I would say that my primary vice is jealousy/envy. Sometimes it is really hard for me to happy about my life when I see other people achieving what I would like for myself. Especially now with FB, Pinterest, blogs, etc. I sometimes walk away feeling like I don’t measure up or I get jealous that I don’t have the fame or talents of others. When I see how much other women accomplish (at least my perception of it), it sometimes makes me feel like my life is out of control and I can’t accomplish anything meaningful.
The other night I was having some of these self-destructive thoughts, and I came across two articles from General Conference that really impressed me. The first one is Becoming Goodly Parents by L Tom Perry. In it he read a letter he wrote his mother while serving in the army in 1945. He described some of his fond memories from home life.
I started laughing to myself when he mentioned how he could always find his socks and clothes neatly folded in his drawer and how there was always sometimes wonderful to eat at dinner. Oops. I guess I need to work on the laundry and meal planning…. But his point was that his mother served him and spend meaningful time with him. It reminded me that I get distracted too easily with personal pursuits that I sometimes forget to do the little things that create an enjoyable home life.

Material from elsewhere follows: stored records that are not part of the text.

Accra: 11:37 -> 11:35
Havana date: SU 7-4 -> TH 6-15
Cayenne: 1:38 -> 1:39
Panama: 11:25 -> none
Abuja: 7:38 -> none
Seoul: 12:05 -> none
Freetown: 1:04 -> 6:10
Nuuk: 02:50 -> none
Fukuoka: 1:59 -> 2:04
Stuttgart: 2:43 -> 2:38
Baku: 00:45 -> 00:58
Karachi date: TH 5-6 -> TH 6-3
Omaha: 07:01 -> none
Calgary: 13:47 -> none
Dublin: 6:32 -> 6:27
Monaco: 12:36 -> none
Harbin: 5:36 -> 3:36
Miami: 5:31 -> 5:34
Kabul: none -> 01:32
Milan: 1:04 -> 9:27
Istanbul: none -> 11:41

I also read Of Regrets and Resolutions by Deiter F Uchtdorf. Extremely profound. I liked these quotes:
Why, then, do we devote so much of our time and energy to things that are so fleeting, so inconsequential, and so superficial? Do we refuse to see the folly in the pursuit of the trivial and transient?

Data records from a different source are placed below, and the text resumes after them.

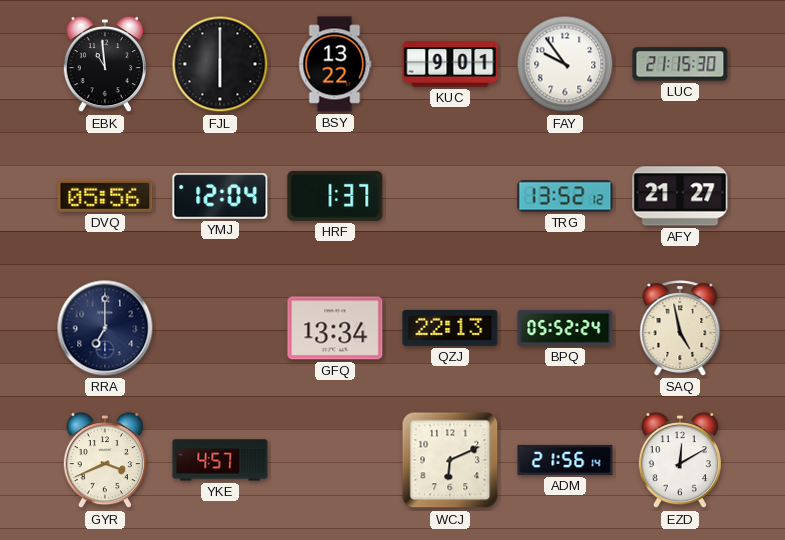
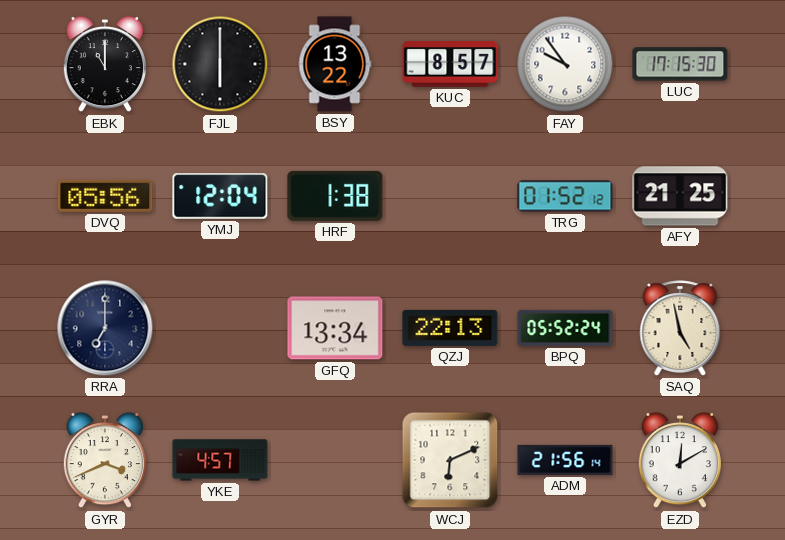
EBK: 10:59 -> 11:00
KUC: 9:01 -> 8:57
LUC: 21:15 -> 17:15
HRF: 1:37 -> 1:38
TRG: 13:52 -> 01:52
AFY: 21:27 -> 21:25
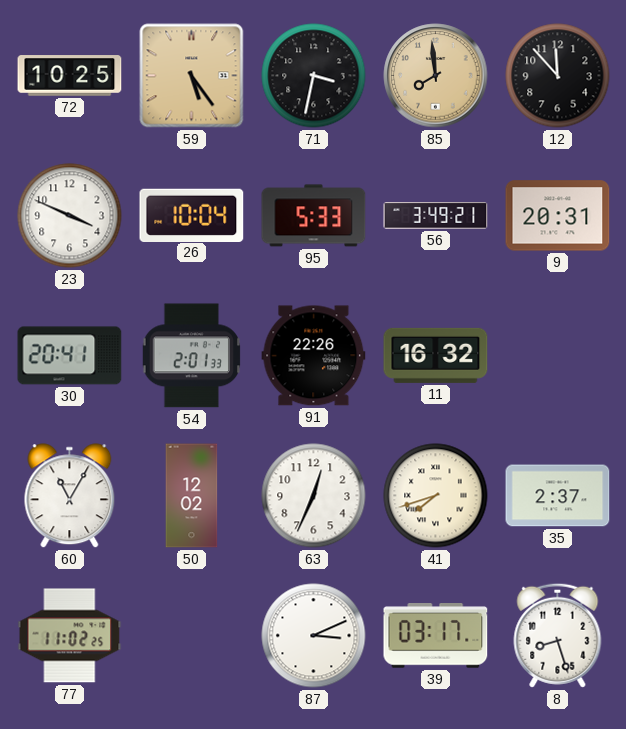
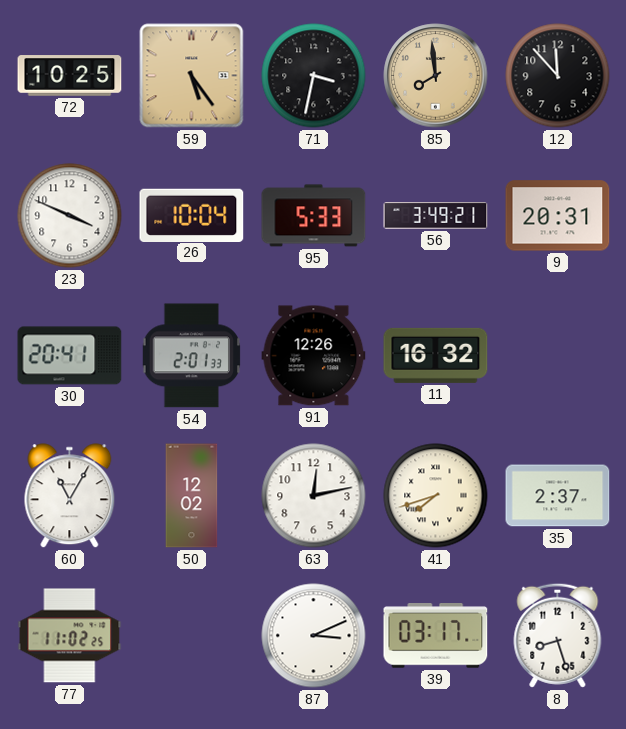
91: 22:26 -> 12:26
63: 12:34 -> 12:13
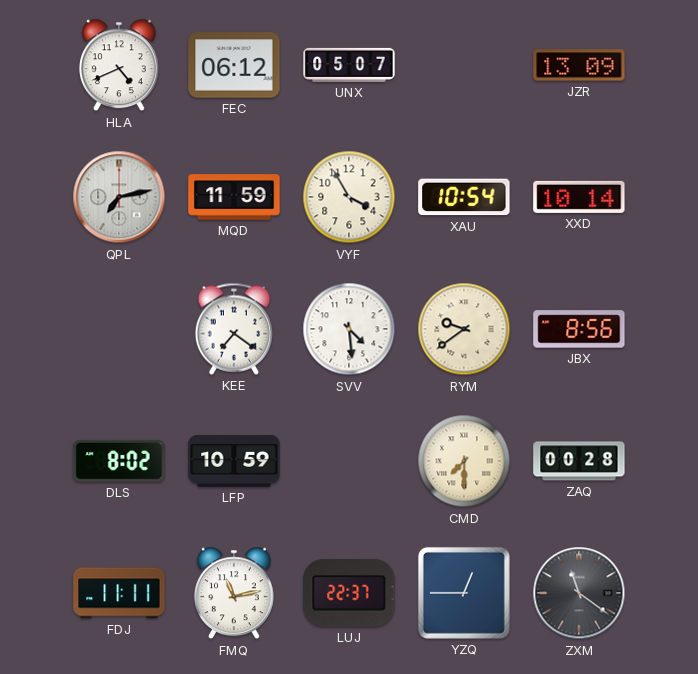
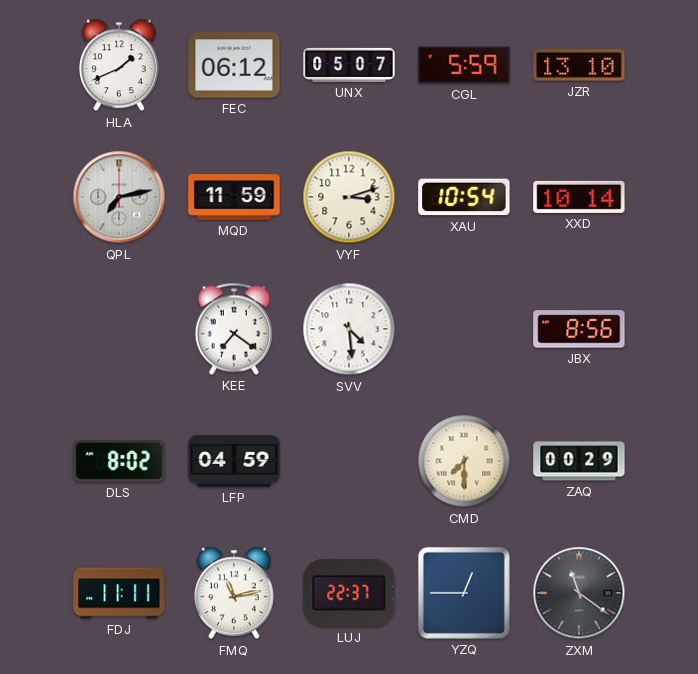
HLA: 4:41 -> 1:41
CGL: none -> 5:59
JZR: 13:09 -> 13:10
VYF: 3:55 -> 3:12
RYM: 9:39 -> none
LFP: 10:59 -> 04:59
ZAQ: 00:28 -> 00:29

Isn’t it true that we often get so busy? And, sad to say, we even wear our busyness as a badge of honor, as though being busy, by itself, was an accomplishment or sign of a superior life…. Is it?
This struck a chord with me because it seems like we worship the people who “do everything” and that it’s not enough to just be a mom.
In his talk he points out three resolutions we should make:
- Resolve to spend more time with those we love.
- Resolve to strive more earnestly to become the person God wants us to be.
- Resolve to find happiness, regardless of our circumstances.
Anyway, these are great talks and they reminded me of what matters most in life.
Stephanie! I, too, loved that talk by Elder Uchtdorf. It really spoke to me. Only about 5 months ago, I was at Park Day talking to mom and I told her that I realized I was addicted to busy. I am. And I know it because sometimes it interferes with what matters most. I have made an effort to work less, project less, act-on-ideas less. And then this talk just helped me stay on course. AND, I need to remember, like you, that just because I slow down does NOT mean that I’m not as great as these other women who can do it all. I think it’s all a part of the life long journey for me. (sorry, this was long)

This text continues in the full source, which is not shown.